Cracks in Saturated Porous Media: Desiccation Cracks, Hydraulic Fracturing, and Microseismicity

Abstract

Desiccation of fluid-infiltrated porous media is a highly non-homogeneous process that in most cases is bound to generate cracks. Under sufficiently slow crack propagation in an elastic fluid-saturated porous medium, the tip of a steadily running crack is drained. On the other hand, the tip of steadily running cracks that propagate fast enough in regard to the local diffusivity and length scale is not drained. In fact, the pressure there is negative and large. During soil and gel desiccation, the suction increases in time close to the evaporation surface. The developments of cracks due to desiccation, on one side, and hydraulic fracturing, on another side, are both considered in fluid-saturated porous solids.
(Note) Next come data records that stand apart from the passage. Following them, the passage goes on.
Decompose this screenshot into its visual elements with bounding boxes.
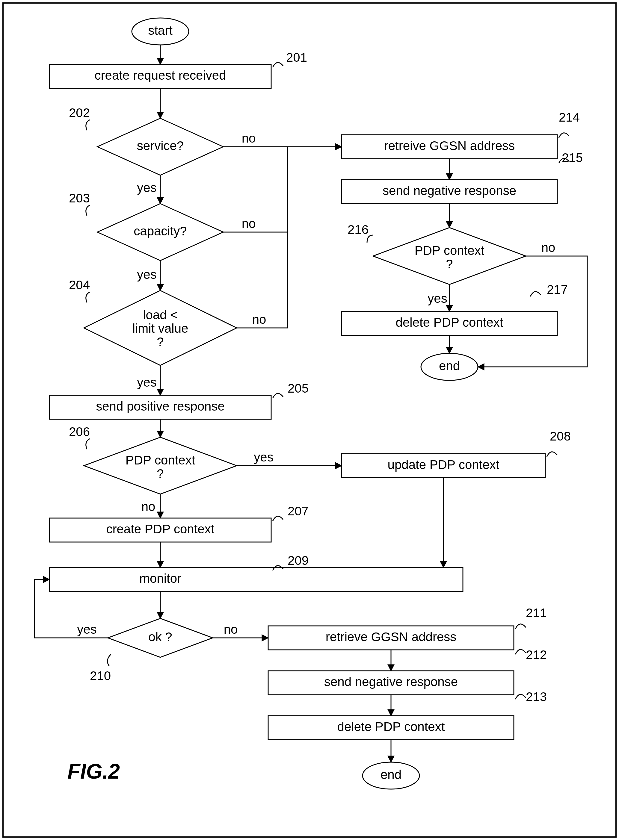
step-213: delete PDP context 213 [268,690,547,740]
step-201: create request received 201 [49,50,307,88]
label-202-no: no [242,131,256,145]
label-216-no: no [541,240,555,255]
step-214-label: retreive GGSN address [384,139,515,153]
decision-206-l2: ? [157,467,164,480]
step-208-label: update PDP context [388,458,499,471]
step-217: delete PDP context 217 [342,282,568,336]
ref-217: 217 [547,282,568,297]
terminal-end1: end [421,354,478,380]
ref-206: 206 [69,425,90,439]
ref-203: 203 [69,191,90,205]
step-213-label: delete PDP context [337,720,445,734]
decision-204-l1: load < [143,308,178,322]
decision-202-label: service? [137,139,184,153]
step-209: monitor 209 [49,554,463,591]
flowchart-figure: start create request received 201 servic… [0,0,619,840]
decision-210: ok ? 210 [90,618,213,683]
decision-210-label: ok ? [148,630,172,644]
ref-211: 211 [526,606,547,620]
step-208: update PDP context 208 [342,429,571,477]
decision-203-label: capacity? [134,224,187,238]
step-217-label: delete PDP context [396,315,503,330]
decision-204: load < limit value ? 204 [69,278,237,366]
terminal-end1-label: end [439,359,460,373]
ref-216: 216 [348,222,369,237]
label-210-yes: yes [77,622,96,636]
label-210-no: no [224,622,238,636]
label-204-no: no [252,312,266,327]
label-216-yes: yes [428,291,447,306]
step-211-label: retrieve GGSN address [326,630,457,644]
ref-212: 212 [526,648,547,662]
ref-213: 213 [526,690,547,704]
decision-202: service? 202 [69,106,223,175]
ref-204: 204 [69,278,90,292]
label-204-yes: yes [137,375,156,389]
decision-216-l1: PDP context [415,243,484,258]
label-202-yes: yes [137,181,156,195]
ref-201: 201 [286,50,307,64]
terminal-start: start [132,18,189,45]
step-215-label: send negative response [383,184,516,198]
terminal-start-label: start [148,23,173,37]
ref-214: 214 [559,110,580,124]
decision-204-l2: limit value [132,321,188,336]
ref-207: 207 [288,504,309,518]
label-203-yes: yes [137,267,156,282]
step-205-label: send positive response [96,399,225,413]
ref-210: 210 [90,669,111,683]
decision-206-l1: PDP context [126,453,195,467]
page-border [3,3,616,837]
ref-202: 202 [69,106,90,120]
label-203-no: no [242,216,256,231]
step-212: send negative response 212 [268,648,547,695]
step-214: retreive GGSN address 214 [342,110,580,159]
ref-209: 209 [288,554,309,567]
decision-216: PDP context ? 216 [348,222,526,285]
decision-206: PDP context ? 206 [69,425,237,494]
label-206-no: no [141,500,155,513]
svg-rect-19 [49,567,463,591]
step-205: send positive response 205 [49,381,309,419]
ref-208: 208 [550,429,571,443]
decision-216-l2: ? [446,257,453,271]
step-209-label: monitor [139,571,181,585]
ref-215: 215 [562,151,583,165]
ref-205: 205 [288,381,309,395]
terminal-end2: end [363,762,419,789]
step-211: retrieve GGSN address 211 [268,606,547,650]
step-201-label: create request received [95,68,226,82]
decision-203: capacity? 203 [69,191,223,261]
step-207-label: create PDP context [106,522,214,536]
step-207: create PDP context 207 [49,504,309,542]
label-206-yes: yes [254,450,273,464]
terminal-end2-label: end [381,767,401,782]
figure-label: FIG.2 [67,760,120,783]
decision-204-l3: ? [157,335,164,349]
step-212-label: send negative response [324,675,458,689]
While elements of fracture mechanics of brittle elastic solids with and without cohesive zone are exposed, focus is on the enhancement of geothermal reservoirs via hydraulic fracturing, rather than on petroleum engineering. The microseismic effects resulting from fluid injection into, or extraction from, rock formations during waste water disposal, geothermal operations, and carbon dioxide sequestration are reviewed. Simplified models defining the motions of the free surface resulting from these operations are developed using the Mindlin solution for a half-space and illustrated.